2) Some women have great pain tolerance and others are very stoic and they have been living with painful menstruation, painful intercourse and other problems and have not ever told anybody.

3) The doctors have never asked the right questions.

4) Even if symptoms are present, women are focused on their pregnancy losses or IVF failures and are ignoring everything else.

Q: I have heard that having surgery for endometriosis cysts (endometriomas) can reduce my egg counts. Is it true?
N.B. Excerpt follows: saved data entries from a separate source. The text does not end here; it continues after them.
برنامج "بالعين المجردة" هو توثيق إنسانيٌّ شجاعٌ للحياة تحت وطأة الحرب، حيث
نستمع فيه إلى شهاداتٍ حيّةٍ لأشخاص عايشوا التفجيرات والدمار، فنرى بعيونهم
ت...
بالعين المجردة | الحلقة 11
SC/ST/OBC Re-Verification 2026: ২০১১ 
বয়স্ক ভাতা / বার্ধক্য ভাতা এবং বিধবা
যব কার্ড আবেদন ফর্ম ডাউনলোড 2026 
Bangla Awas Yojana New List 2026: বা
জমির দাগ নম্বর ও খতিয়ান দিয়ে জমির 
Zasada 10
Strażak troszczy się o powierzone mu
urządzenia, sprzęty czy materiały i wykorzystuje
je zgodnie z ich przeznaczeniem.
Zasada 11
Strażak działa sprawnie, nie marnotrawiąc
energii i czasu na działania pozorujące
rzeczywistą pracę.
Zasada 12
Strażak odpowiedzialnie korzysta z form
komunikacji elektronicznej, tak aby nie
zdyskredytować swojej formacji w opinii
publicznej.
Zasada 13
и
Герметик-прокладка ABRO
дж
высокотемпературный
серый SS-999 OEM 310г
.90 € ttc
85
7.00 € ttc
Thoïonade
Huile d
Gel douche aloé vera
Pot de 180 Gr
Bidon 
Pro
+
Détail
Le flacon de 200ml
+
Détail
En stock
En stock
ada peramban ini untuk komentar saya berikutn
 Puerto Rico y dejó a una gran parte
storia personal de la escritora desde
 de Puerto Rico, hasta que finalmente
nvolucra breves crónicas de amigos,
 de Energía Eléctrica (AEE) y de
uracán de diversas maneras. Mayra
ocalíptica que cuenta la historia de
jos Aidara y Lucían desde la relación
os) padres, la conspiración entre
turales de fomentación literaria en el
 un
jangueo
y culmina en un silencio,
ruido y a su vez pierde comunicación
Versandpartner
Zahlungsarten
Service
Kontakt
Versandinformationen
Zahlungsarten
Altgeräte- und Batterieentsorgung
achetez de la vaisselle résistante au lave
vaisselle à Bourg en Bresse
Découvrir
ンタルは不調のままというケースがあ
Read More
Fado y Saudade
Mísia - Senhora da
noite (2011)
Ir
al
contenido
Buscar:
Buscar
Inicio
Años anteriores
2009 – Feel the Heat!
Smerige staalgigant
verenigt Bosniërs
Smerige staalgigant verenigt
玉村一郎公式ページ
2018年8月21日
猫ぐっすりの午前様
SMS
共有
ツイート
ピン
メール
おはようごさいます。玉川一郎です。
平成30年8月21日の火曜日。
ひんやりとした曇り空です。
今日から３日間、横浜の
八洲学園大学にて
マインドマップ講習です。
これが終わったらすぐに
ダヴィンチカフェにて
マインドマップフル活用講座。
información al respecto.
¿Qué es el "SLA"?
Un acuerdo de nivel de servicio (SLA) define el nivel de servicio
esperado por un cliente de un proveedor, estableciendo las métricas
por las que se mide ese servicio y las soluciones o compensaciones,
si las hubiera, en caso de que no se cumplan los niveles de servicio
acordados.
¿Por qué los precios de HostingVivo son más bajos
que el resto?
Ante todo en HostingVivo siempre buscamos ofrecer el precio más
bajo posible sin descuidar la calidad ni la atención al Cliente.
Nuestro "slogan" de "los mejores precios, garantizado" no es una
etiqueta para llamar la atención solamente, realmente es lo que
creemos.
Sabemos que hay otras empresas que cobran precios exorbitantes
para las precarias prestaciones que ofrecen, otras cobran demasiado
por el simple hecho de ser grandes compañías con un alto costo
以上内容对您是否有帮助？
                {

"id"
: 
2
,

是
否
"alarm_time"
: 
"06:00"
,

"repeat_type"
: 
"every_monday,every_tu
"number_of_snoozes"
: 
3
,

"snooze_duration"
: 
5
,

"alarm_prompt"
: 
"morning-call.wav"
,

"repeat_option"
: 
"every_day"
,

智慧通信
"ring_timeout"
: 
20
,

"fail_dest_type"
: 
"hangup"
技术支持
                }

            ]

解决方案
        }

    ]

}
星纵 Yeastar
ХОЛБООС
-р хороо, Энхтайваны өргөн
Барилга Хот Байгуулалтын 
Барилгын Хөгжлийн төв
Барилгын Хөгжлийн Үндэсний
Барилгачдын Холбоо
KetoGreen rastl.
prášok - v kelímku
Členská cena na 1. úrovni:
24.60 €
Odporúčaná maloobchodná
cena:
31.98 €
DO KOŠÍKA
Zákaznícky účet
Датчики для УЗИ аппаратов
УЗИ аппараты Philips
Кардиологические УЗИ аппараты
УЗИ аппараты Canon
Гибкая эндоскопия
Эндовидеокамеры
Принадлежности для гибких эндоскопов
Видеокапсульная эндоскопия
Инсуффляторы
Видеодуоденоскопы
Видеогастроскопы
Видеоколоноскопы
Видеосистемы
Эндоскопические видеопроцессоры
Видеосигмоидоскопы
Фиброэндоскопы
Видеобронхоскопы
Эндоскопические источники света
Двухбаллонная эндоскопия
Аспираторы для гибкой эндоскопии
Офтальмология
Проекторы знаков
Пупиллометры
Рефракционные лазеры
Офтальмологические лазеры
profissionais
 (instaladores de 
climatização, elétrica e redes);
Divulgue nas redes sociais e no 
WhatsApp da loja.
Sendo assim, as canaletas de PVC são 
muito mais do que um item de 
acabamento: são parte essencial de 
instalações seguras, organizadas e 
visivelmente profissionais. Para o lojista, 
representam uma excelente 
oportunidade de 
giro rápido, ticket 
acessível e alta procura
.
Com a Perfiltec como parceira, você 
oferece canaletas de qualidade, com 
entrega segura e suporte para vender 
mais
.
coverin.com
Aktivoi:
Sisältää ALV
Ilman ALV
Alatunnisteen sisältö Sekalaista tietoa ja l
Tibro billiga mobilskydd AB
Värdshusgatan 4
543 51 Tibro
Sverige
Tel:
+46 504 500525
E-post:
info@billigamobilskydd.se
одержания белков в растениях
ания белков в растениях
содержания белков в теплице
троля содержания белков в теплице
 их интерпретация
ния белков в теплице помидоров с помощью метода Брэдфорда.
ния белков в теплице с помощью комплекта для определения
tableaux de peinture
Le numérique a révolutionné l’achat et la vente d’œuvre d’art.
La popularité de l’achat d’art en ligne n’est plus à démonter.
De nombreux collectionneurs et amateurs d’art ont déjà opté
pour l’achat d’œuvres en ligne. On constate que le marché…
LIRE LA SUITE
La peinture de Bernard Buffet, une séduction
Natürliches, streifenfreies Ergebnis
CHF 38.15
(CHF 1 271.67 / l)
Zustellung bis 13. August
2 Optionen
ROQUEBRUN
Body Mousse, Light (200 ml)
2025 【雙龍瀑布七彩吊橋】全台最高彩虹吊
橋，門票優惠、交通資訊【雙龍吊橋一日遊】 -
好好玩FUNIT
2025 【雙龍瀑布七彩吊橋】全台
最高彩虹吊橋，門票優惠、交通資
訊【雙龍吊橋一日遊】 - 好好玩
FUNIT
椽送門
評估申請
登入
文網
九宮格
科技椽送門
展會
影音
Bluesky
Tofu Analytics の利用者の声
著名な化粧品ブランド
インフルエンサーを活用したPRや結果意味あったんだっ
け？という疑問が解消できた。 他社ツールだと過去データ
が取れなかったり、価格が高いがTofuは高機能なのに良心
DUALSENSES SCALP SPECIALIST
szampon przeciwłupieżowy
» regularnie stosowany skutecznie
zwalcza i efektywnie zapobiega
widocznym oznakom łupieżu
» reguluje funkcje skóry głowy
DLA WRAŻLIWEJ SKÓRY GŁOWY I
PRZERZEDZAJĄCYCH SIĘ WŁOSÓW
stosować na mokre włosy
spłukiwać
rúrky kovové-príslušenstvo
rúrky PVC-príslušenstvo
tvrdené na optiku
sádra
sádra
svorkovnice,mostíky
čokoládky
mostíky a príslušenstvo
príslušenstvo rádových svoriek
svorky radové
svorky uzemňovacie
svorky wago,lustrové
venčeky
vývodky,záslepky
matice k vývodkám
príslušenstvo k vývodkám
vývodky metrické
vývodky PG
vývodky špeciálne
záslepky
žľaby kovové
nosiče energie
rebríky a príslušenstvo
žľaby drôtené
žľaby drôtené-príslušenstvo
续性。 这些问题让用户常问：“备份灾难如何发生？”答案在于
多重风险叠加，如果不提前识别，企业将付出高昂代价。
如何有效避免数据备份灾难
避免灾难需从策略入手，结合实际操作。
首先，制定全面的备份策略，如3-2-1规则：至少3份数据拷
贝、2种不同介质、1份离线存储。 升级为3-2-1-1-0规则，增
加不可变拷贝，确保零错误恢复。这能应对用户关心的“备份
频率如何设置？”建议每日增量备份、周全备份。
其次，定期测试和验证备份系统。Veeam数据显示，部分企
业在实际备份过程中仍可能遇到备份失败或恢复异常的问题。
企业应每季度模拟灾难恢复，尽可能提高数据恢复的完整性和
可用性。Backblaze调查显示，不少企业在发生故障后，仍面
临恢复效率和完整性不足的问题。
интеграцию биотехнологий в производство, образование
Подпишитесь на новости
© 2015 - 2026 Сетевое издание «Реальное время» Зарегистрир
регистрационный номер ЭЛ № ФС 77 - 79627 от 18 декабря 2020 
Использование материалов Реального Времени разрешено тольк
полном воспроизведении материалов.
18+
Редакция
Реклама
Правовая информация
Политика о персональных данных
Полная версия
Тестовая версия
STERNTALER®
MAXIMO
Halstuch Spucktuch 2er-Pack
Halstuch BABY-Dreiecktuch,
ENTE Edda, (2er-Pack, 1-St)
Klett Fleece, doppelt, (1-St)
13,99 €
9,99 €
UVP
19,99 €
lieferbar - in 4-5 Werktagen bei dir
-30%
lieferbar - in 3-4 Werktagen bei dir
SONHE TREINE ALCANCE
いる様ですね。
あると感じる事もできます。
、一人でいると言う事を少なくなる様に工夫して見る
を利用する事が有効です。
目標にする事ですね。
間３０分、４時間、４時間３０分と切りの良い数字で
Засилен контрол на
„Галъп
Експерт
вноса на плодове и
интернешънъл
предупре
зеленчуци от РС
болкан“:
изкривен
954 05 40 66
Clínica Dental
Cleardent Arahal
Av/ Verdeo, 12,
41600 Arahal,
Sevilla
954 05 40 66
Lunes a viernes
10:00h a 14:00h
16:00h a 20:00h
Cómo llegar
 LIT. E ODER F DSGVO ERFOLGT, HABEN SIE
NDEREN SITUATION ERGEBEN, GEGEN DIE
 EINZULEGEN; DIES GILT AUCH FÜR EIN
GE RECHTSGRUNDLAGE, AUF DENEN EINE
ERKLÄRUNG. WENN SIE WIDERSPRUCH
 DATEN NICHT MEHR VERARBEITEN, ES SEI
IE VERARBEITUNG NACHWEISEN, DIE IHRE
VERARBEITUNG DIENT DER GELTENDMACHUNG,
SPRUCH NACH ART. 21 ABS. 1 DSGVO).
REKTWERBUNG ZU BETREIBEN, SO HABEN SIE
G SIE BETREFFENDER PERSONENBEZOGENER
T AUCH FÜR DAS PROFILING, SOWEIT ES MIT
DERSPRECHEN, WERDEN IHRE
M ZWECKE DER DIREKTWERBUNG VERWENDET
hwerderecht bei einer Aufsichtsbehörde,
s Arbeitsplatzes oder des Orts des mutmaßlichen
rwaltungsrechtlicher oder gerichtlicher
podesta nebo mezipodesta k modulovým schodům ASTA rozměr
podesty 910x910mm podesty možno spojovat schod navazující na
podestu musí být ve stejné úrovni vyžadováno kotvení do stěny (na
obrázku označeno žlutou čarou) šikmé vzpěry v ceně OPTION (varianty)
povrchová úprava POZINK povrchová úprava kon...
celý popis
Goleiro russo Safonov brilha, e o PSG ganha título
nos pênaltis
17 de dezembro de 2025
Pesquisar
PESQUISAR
Dr. Vidali: There are a number of studies that have shown that women who have undergone removal of endometriomas appear to have smaller ovaries after the surgery. This is a very concerning matter to me. My opinion is that this finding is due to the fact that many doctors who treat endometriosis are not fertility specialists and are overly aggressive in the use of cautery. In the case of endometriomas , surgical technique is the most important factor at play for optimal outcome. Please also note that these studies relate to surgery on the ovaries, not surgery to excise peritoneal endometriosis which has not been shown to reduce ovarian reserve. I take great pride in the fact of being one of the few surgeons whose practice is primarily focused on the treatment of endometriosis who is also a reproductive endocrinologist.

Selected References

Opoien HK, Fedorcsak P, Byholm T, Tanbo T. Complete surgical removal of minimal and mild endometriosis improves outcome of subsequent IVF/ICSI treatment. Reprod Biomed Online 2011;23:389-395.

Nowroozi K, Chase JS, Check JH, Wu CH. The importance of laparoscopic coagulation of mild endometriosis in infertile women. Int J Fertil 1987;32:442-444.

Stilley JA, Birt JA, Sharpe-Timms KL. Cellular and molecular basis for endometriosis-associated infertility. Cell Tissue Res. 2012 Sep;349(3):849-62. Review. PubMed PMID: 22298022;

Yeung P Jr. The laparoscopic management of endometriosis in patients with pelvic pain. Obstet Gynecol Clin North Am. 2014 Sep;41(3):371-83. doi: 10.1016/j.ogc.2014.05.002.

Barri PN, Coroleu B, Tur R, Barri-Soldevila PN, Rodríguez I. Endometriosis-associated infertility: surgery and IVF, a comprehensive therapeutic approach. Reprod Biomed Online. 2010 Aug;21(2):179-85. doi: 10.1016/j.rbmo.2010.04.026

Hjordt Hansen MV, Dalsgaard T, Hartwell D, Skovlund CW, Lidegaard O. Reproductive prognosis in endometriosis. A national cohort study. Acta Obstet Gynecol Scand. 2014 May;93(5):483-9.

Practice Committee of the American Society for Reproductive Medicine.Diagnostic evaluation of the infertile female: a committee opinion. Fertil Steril. 2015 Apr 30. pii: S0015-0282(15)00224-1. doi:10.1016/j.fertnstert.2015.03.019.